The problem, from an evolutionary point of view, is that if there are such traits, then why don't the genes for them spread through the population? Why are we not all tall, with large breasts in women, and small waists, and symmetrical features? Humans, and other animals, should, according to this argument, be much less individual than we actually are.
This is known as the lek paradox, because it was first formulated from observations of bird species in which males display themselves to females on small patches of land called leks. If females select the most attractive males to be their partners — which they do — then soon all the males should be equally attractive, and there would be nothing left to choose between them. Yet males still vary in attractiveness.
Something must maintain the differences in attractiveness, despite the most attractive males getting the most females and leaving the most offspring.
Marion Petrie, of Newcastle University in northern England, thinks that the variation in attractiveness is down to mutations that arise in the DNA repair kits of cells. Individuals — people, as well as animals with less efficient repair kits — will have greater variations in their DNA. This can sometimes be harmful, because unrepaired DNA may cause cancers, but sometimes it can be useful, because variation in our disease defenses can help fight disease.
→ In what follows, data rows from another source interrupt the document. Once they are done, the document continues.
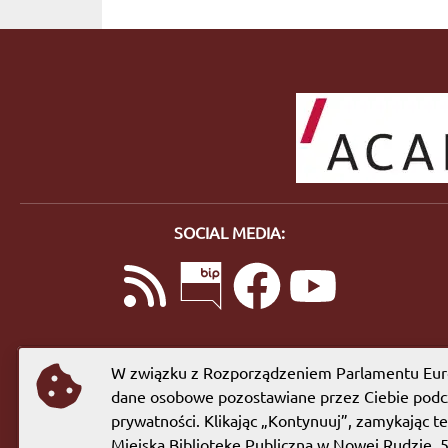
SOCIAL MEDIA:
W związku z Rozporządzeniem Parlamentu Euro
dane osobowe pozostawiane przez Ciebie podcz
prywatności. Klikając „Kontynuuj”, zamykając t
Miejską Bibliotekę Publiczną w Nowej Rudzie, 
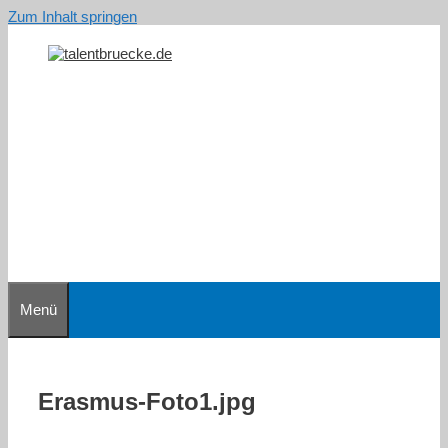
Zum Inhalt springen
Menü
Erasmus-Foto1.jpg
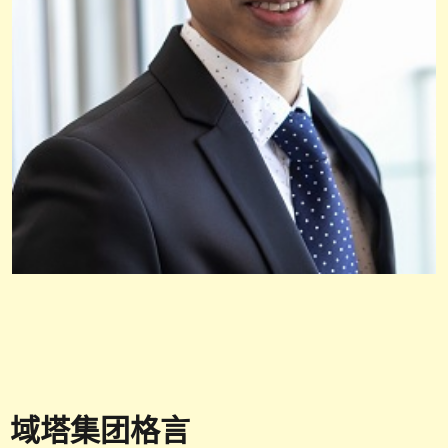
域塔集团格言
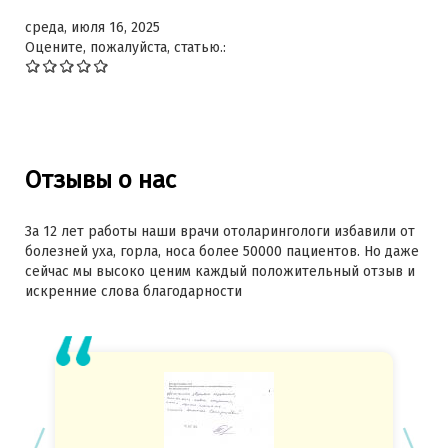
среда, июля 16, 2025
Оцените, пожалуйста, статью.:
Отзывы о нас
За 12 лет работы наши врачи отоларингологи избавили от
болезней уха, горла, носа более 50000 пациентов. Но даже
сейчас мы высоко ценим каждый положительный отзыв и
искренние слова благодарности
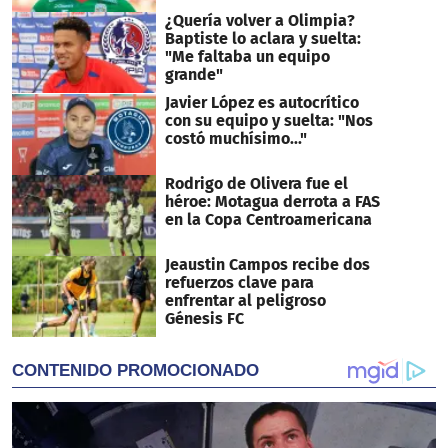
¿Quería volver a Olimpia?
Baptiste lo aclara y suelta:
"Me faltaba un equipo
grande"
Javier López es autocrítico
con su equipo y suelta: "Nos
costó muchísimo..."
Rodrigo de Olivera fue el
héroe: Motagua derrota a FAS
en la Copa Centroamericana
Jeaustin Campos recibe dos
refuerzos clave para
enfrentar al peligroso
Génesis FC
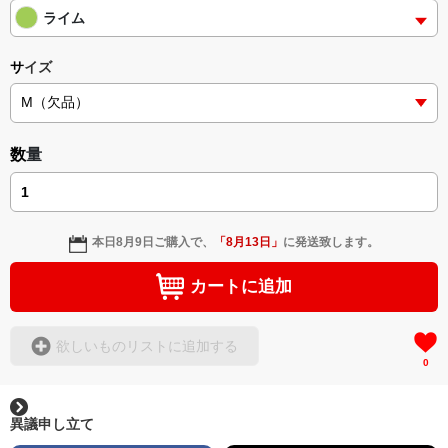
ライム
サイズ
数量
本日
8月9日
ご購入で、
「
8月13日
」
に発送致します。
カートに追加
欲しいものリストに追加する
0
異議申し立て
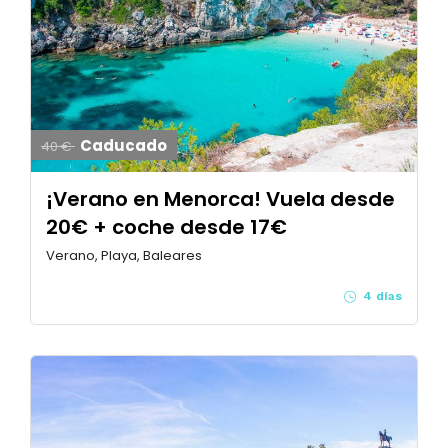
Caducado
40 €
¡Verano en Menorca! Vuela desde
20€ + coche desde 17€
Verano, Playa, Baleares
4 días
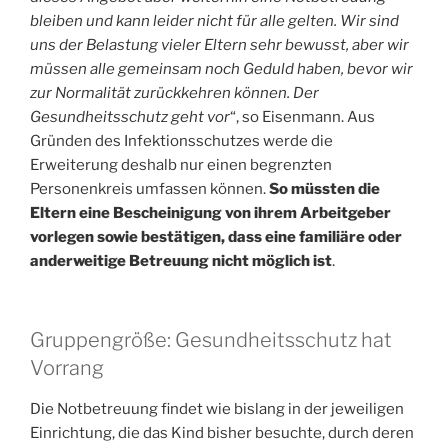
bleiben und kann leider nicht für alle gelten. Wir sind
uns der Belastung vieler Eltern sehr bewusst, aber wir
müssen alle gemeinsam noch Geduld haben, bevor wir
zur Normalität zurückkehren können. Der
Gesundheitsschutz geht vor
“, so Eisenmann. Aus
Gründen des Infektionsschutzes werde die
Erweiterung deshalb nur einen begrenzten
Personenkreis umfassen können.
So müssten die
Eltern eine Bescheinigung von ihrem Arbeitgeber
vorlegen sowie bestätigen, dass eine familiäre oder
anderweitige Betreuung nicht möglich ist
.
Gruppengröße: Gesundheitsschutz hat
Vorrang
Die Notbetreuung findet wie bislang in der jeweiligen
Einrichtung, die das Kind bisher besuchte, durch deren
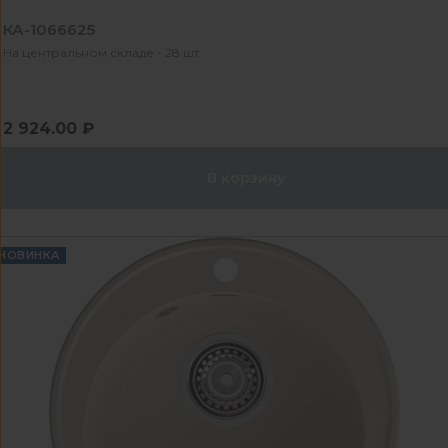
КА-1066625
На центральном складе - 28 шт
2 924.00 ₽
В корзину
НОВИНКА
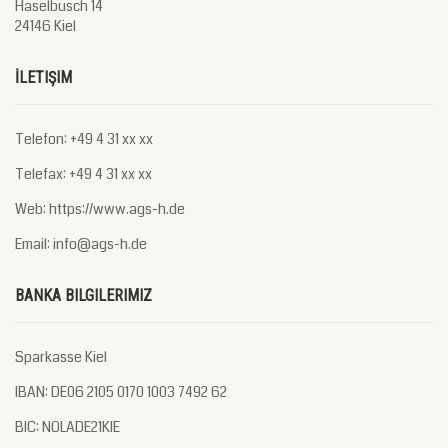
Haselbusch 14
24146 Kiel
İLETIŞIM
Telefon: +49 4 31 xx xx
Telefax: +49 4 31 xx xx
Web: https://www.ags-h.de
Email: info@ags-h.de
BANKA BILGILERIMIZ
Sparkasse Kiel
IBAN: DE06 2105 0170 1003 7492 62
BIC: NOLADE21KIE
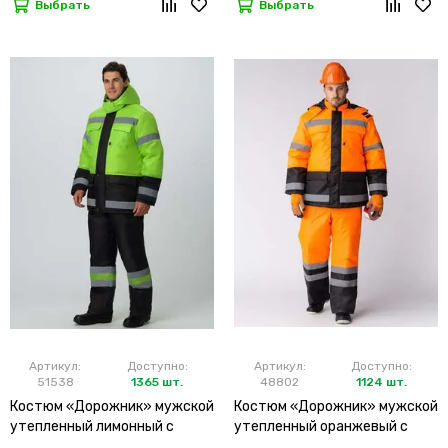
Выбрать
Выбрать
Артикул:
Доступно:
Артикул:
Доступно:
51538
1365 шт.
48802
1124 шт.
Костюм «Дорожник» мужской
Костюм «Дорожник» мужской
утепленный лимонный с
утепленный оранжевый с
брюками
брюками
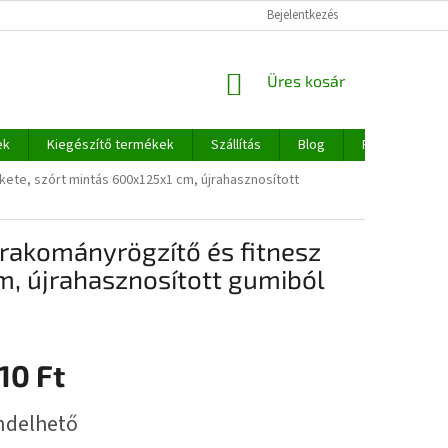
Bejelentkezés
KOSÁR
Üres kosár
ek
Kiegészítő termékek
Szállítás
Blog
Rólunk
kete, szórt mintás 600x125x1 cm, újrahasznosított
 rakományrögzítő és fitnesz
m, újrahasznosított gumiból
10 Ft
:
ndelhető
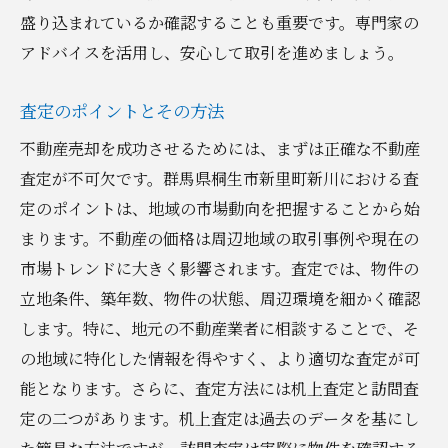
盛り込まれているか確認することも重要です。専門家の
アドバイスを活用し、安心して取引を進めましょう。
査定のポイントとその方法
不動産売却を成功させるためには、まずは正確な不動産
査定が不可欠です。群馬県桐生市新里町新川における査
定のポイントは、地域の市場動向を把握することから始
まります。不動産の価格は周辺地域の取引事例や現在の
市場トレンドに大きく影響されます。査定では、物件の
立地条件、築年数、物件の状態、周辺環境を細かく確認
します。特に、地元の不動産業者に相談することで、そ
の地域に特化した情報を得やすく、より適切な査定が可
能となります。さらに、査定方法には机上査定と訪問査
定の二つがあります。机上査定は過去のデータを基にし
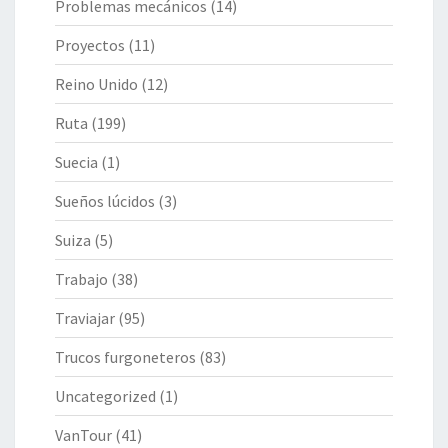
Problemas mecánicos
(14)
Proyectos
(11)
Reino Unido
(12)
Ruta
(199)
Suecia
(1)
Sueños lúcidos
(3)
Suiza
(5)
Trabajo
(38)
Traviajar
(95)
Trucos furgoneteros
(83)
Uncategorized
(1)
VanTour
(41)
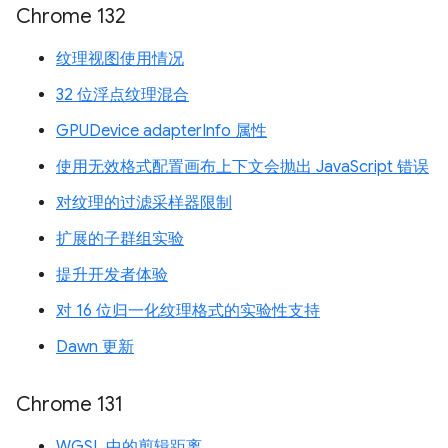
Chrome 132
纹理视图使用情况
32 位浮点纹理混合
GPUDevice adapterInfo 属性
使用无效格式配置画布上下文会抛出 JavaScript 错误
对纹理的过滤采样器限制
扩展的子群组实验
提升开发者体验
对 16 位归一化纹理格式的实验性支持
Dawn 更新
Chrome 131
WGSL 中的剪辑距离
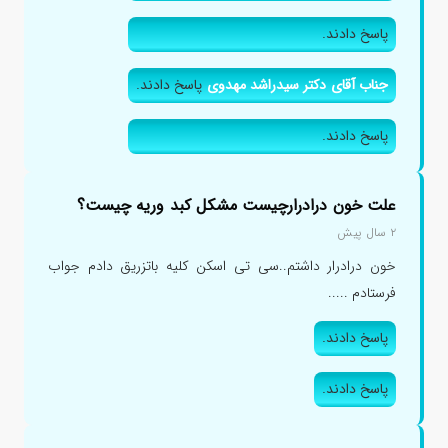
پاسخ دادند.
جناب آقای دکتر سیدراشد مهدوی
پاسخ دادند.
پاسخ دادند.
علت خون درادرارچیست مشکل کبد وریه چیست؟
۲ سال پیش
خون درادرار داشتم..سی تی اسکن کلیه باتزریق دادم جواب
فرستادم .....
پاسخ دادند.
پاسخ دادند.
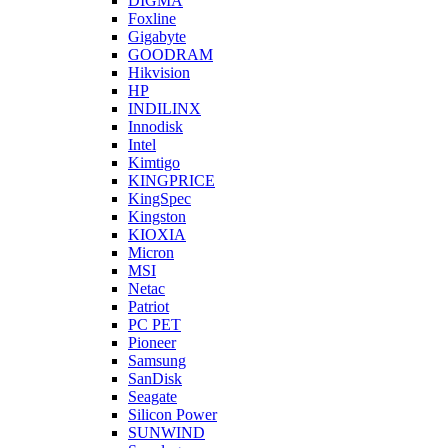
DIGMA
Foxline
Gigabyte
GOODRAM
Hikvision
HP
INDILINX
Innodisk
Intel
Kimtigo
KINGPRICE
KingSpec
Kingston
KIOXIA
Micron
MSI
Netac
Patriot
PC PET
Pioneer
Samsung
SanDisk
Seagate
Silicon Power
SUNWIND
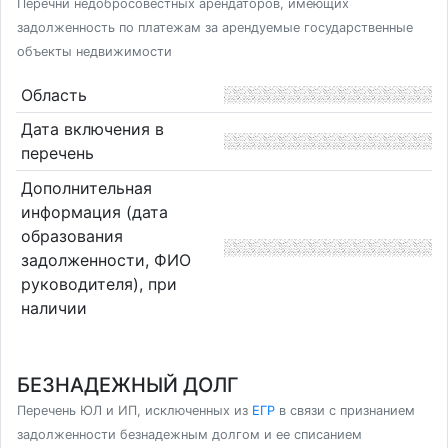
Перечни недобросовестных арендаторов, имеющих
задолженность по платежам за арендуемые государственные
объекты недвижимости
Область
Дата включения в
перечень
Дополнительная
информация (дата
образования
задолженности, ФИО
руководителя), при
наличии
БЕЗНАДЕЖНЫЙ ДОЛГ
Перечень ЮЛ и ИП, исключенных из
ЕГР
в связи с признанием
задолженности безнадежным долгом и ее списанием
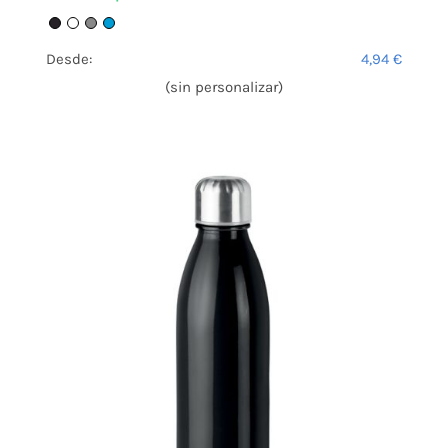
Desde:
4,94
€
(sin personalizar)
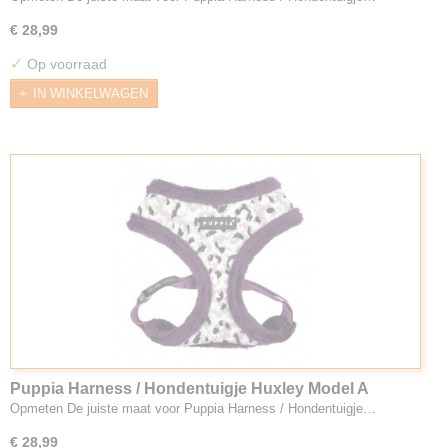
€ 28,99
✓
Op voorraad
IN WINKELWAGEN
Puppia Harness / Hondentuigje Huxley Model A
Purple
Opmeten De juiste maat voor Puppia Harness / Hondentuigje…
€ 28,99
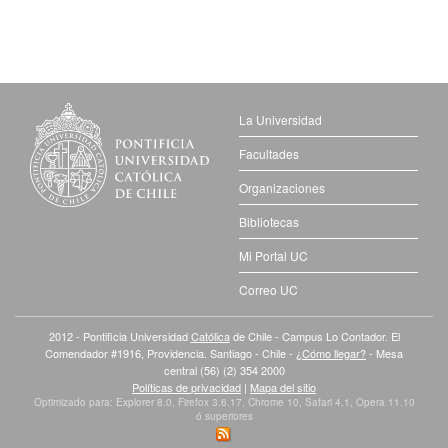
La Universidad
Facultades
Organizaciones
Bibliotecas
Mi Portal UC
Correo UC
2012 - Pontificia Universidad
Católica
de Chile - Campus Lo Contador. El
Comendador #1916, Providencia. Santiago - Chile -
¿Cómo llegar?
- Mesa
central (56) (2) 354 2000
Políticas de privacidad
|
Mapa del sitio
Optimizado para: Explorer 8.0, Firefox 3.6.17, Chrome 10, Safari 4.1, Opera 11.10
ó superiores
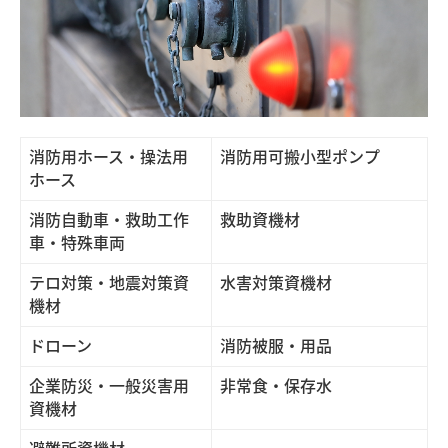
消防用ホース・操法用
消防用可搬小型ポンプ
ホース
消防自動車・救助工作
救助資機材
車・特殊車両
テロ対策・地震対策資
水害対策資機材
機材
ドローン
消防被服・用品
企業防災・一般災害用
非常食・保存水
資機材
In a computer model published in the journal Heredity, Petrie has shown that even when mate choice reduces genetic diversity — because females tend to pick the same males — mutations affecting DNA repair kits help to boost genetic diversity.
That's all very well, and it may even be pivotal in solving the long-standing lek paradox. But something is missing when it comes to humans.
It's all very well to imagine an insect or a bird choosing a sexual partner on the basis of some aspect of their attractiveness that might signal that they have a good set of genes to help potential offspring resist disease . . . but in humans?
It just doesn't wash, does it. We don't just choose to make a long-term commitment on the basis of the length of someone's legs. We all know how maddeningly complicated courtship and mate selection can be in humans.
OK. Now remember what we said at the beginning: It's not unreasonable to suggest that many women are looking for a kind, generous, romantic and honest man as a life partner. Does the quality of our DNA have any influence on the quality of our morals? Do morally virtuous traits reflect good genes?
According to psychologist Miller, the answer is yes.
"Moral virtues may function as good genes indicators by being difficult to display impressively if one has a high mutation load that impairs the precision of brain and body development," he says.
In the Quarterly Review of Biology, Miller suggests that a moral preference for romance over aggression may signal that a partner will seek to maintain a relationship through promises rather than threats. This is why, he says, beauty is in the eye of the beholder — we perceive beauty not just purely in how someone looks, but how he or she behaves.
Someone who shows moral virtues may also be unconsciously signaling freedom from the mutations associated with autism, schizophrenia and language impairment. In other words, Miller's idea, which is a development of what Charles Darwin said about sexual selection, may help explain how the human moral sense evolved.
Attractive bodies can elicit short-term desire, but attractive moral traits can inspire long-term love, he says.
It makes sense, and I'd like to think he's right. Both things are important — how someone looks, but also how they behave. It's not all about being tall and handsome, or having a perfect ratio of breast size to waist size. That's common sense.
But Miller has provided a service by arguing how sexual selection has contributed to the evolution of morality.